At this moment the door opened and the Abbess of Kirkleigh came into the room carrying little Martin in her arms, Alan Wicken alongside her. She listened in silence, her eyes fixed on Marion and dark with suspicion, as the sheriff told her how at last they would capture Robin Hood, how they would be led to him by his own woman. “Brother,” she said, “do not do it. Do not give the child to
this woman. I know her. She loves Robin Hood better than life itself.”

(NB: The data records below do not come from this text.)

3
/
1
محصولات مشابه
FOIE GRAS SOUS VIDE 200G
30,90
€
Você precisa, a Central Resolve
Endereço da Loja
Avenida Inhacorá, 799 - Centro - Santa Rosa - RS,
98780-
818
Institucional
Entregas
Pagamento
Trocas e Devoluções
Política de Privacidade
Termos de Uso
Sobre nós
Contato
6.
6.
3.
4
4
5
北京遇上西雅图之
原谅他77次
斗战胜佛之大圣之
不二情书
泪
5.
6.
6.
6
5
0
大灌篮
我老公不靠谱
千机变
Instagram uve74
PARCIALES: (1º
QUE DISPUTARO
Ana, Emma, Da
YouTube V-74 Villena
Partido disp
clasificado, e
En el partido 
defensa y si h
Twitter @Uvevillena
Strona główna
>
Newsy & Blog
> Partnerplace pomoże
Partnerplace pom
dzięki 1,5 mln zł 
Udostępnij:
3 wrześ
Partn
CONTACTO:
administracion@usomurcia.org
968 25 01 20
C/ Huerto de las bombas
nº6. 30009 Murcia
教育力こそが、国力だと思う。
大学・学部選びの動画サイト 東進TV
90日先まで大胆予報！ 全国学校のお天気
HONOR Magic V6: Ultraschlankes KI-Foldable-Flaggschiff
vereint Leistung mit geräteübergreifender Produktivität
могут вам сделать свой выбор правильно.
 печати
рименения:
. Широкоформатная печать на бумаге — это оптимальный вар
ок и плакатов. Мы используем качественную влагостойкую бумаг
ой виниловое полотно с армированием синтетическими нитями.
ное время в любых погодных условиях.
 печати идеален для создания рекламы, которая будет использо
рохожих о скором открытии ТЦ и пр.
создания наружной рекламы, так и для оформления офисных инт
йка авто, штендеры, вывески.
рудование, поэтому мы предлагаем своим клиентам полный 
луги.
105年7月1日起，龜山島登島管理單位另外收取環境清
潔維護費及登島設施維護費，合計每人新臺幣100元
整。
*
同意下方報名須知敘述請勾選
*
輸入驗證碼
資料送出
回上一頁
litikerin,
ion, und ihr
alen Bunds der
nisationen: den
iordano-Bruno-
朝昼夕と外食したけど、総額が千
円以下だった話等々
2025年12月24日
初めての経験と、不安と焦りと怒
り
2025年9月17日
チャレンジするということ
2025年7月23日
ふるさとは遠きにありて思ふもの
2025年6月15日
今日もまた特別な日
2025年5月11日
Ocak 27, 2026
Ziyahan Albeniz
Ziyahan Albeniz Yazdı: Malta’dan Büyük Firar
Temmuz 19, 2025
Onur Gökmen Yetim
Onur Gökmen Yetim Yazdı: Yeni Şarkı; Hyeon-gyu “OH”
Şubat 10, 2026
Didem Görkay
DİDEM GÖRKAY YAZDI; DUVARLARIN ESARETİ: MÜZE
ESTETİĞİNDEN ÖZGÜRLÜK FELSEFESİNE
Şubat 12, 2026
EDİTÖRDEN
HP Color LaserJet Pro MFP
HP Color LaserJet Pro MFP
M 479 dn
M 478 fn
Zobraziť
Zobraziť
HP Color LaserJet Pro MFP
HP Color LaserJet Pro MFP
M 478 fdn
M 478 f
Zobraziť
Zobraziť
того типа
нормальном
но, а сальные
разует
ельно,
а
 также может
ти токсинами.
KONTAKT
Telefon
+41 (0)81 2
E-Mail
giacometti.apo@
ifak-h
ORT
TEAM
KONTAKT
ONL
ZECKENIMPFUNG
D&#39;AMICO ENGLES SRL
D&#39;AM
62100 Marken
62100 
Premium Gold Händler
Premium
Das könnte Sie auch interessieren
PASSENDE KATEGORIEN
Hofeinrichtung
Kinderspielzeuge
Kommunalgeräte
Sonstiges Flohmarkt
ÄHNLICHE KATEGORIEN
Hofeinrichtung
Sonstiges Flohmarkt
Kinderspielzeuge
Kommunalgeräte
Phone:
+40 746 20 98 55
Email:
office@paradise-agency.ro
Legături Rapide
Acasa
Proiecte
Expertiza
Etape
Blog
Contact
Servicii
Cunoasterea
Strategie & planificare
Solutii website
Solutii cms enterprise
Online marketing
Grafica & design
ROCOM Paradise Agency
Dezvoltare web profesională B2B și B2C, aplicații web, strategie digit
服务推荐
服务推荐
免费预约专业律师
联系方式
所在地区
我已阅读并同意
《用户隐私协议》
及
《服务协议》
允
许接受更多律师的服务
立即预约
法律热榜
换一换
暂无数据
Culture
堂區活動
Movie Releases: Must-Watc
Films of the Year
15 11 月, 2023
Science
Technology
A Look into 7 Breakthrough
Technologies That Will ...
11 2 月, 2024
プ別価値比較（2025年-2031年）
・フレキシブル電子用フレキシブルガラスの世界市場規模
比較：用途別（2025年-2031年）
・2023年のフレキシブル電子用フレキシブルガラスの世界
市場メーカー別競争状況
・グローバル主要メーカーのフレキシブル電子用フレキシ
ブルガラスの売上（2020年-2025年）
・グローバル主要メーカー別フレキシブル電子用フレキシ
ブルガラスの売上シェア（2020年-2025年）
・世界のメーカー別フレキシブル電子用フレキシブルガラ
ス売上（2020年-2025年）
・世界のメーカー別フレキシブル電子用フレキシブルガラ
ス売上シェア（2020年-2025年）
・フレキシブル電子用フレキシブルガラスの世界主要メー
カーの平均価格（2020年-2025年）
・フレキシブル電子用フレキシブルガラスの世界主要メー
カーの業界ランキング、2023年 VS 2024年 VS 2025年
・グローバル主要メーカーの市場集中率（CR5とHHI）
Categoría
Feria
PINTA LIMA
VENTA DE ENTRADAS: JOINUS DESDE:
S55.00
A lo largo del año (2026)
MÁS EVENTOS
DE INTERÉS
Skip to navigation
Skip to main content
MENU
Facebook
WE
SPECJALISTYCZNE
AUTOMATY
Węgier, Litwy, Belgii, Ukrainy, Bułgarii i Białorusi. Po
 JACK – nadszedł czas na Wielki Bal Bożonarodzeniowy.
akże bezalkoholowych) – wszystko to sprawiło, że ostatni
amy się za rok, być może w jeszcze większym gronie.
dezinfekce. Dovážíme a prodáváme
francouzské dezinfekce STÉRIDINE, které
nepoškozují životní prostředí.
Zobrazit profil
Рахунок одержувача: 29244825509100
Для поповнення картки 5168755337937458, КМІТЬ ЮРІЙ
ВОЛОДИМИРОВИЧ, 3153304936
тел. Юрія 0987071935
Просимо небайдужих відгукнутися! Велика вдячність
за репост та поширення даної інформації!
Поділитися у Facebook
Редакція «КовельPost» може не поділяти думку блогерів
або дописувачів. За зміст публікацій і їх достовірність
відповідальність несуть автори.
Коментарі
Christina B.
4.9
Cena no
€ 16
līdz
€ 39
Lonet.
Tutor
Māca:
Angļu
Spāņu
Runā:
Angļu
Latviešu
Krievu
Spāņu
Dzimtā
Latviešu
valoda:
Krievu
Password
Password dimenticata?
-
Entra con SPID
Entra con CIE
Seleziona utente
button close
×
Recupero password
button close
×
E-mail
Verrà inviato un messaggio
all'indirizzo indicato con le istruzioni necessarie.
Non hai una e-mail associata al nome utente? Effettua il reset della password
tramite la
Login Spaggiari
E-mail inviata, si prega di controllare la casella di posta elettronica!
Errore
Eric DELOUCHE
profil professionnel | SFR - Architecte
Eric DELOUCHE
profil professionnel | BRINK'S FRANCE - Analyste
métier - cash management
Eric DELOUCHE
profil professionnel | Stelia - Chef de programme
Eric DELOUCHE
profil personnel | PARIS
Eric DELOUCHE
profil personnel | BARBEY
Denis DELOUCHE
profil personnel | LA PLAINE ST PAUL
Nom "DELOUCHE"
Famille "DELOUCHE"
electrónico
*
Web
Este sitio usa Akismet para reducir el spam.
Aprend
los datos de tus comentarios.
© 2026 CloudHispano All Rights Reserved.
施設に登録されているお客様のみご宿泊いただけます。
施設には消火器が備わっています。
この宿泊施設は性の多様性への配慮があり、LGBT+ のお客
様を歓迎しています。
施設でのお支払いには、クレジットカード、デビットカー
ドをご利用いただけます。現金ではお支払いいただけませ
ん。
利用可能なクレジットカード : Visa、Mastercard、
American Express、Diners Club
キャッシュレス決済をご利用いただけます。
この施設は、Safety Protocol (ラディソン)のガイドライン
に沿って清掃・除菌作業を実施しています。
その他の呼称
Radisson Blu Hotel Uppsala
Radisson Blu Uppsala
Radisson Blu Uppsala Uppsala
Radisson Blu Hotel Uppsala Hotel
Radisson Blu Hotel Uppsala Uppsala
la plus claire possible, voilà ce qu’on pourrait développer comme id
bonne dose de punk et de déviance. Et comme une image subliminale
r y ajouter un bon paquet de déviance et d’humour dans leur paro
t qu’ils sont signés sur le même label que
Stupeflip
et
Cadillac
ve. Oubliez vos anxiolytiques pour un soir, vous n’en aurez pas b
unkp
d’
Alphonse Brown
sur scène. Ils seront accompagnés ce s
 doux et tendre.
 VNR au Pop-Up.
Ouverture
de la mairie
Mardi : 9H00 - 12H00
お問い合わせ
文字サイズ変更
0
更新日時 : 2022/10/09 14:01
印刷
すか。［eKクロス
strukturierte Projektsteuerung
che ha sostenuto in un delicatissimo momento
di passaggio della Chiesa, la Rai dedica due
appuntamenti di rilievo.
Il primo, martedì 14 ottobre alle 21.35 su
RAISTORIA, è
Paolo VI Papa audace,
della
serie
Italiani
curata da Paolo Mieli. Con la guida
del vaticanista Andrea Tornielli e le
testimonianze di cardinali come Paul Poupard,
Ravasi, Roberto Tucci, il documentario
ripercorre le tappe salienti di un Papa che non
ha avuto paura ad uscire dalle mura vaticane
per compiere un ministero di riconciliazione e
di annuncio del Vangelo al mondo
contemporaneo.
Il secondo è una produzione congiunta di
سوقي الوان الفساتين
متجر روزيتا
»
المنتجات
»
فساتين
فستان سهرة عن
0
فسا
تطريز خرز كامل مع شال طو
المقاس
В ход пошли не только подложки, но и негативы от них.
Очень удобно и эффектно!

“And maybe she loves her son more,” retorted the sheriff. “What do you know of a woman’s love? What do you know of a mother’s love?”

“Listen to the abbess, my Lord,” said Alan Wicken. “She is right. I have seen the love in Marion’s eyes. She would never betray him, not in a million years.”

“Do you think I haven’t thought of all this?” stormed the sheriff, snatching the child away and handing him to Marion. She cuddled him to her and kissed him, the tears running down her cheeks.

“Thank you, my Lord, thank you.” And Marion put up her wimple again. “You are right, both of you,” she said. “Yes, I love my Robin and I hate what I am about to do, but my child comes before anything, before anyone.” And with the boy in her
arms she walked out of the great hall of the castle, set him on the saddle of her horse and mounted up behind him.

Robin and Much and Little John lay in the dry ditch by the burnt-out mill. “I should never have let her do it,” Robin was saying, and not for the first time. “It’s madness. Does she think a nun’s habit will protect her? What if the sheriff doesn’t go along with it? What if he takes her prisoner too? What if he kills them both?”

“What if? What if?” said Little John, chewing on some barleycorn. “Did you think ‘what if’ when you went in there to rescue your father? Well, did you?”

“If she’s not here soon,” said Robin, “then I’m going in after her.”

“You won’t need to,” whispered Much, who was peering over the top of the ditch. “Have a look.” And there over the crest of the hill Marion came
riding, little Martin clinging to the pommel of the saddle and bouncing up and down.

Robin squinted into the sun. “Are you sure it’s her?”

“It’s her right enough,” said Little John, his hand grasping Robin’s arm. “But wait for her signal like she said.”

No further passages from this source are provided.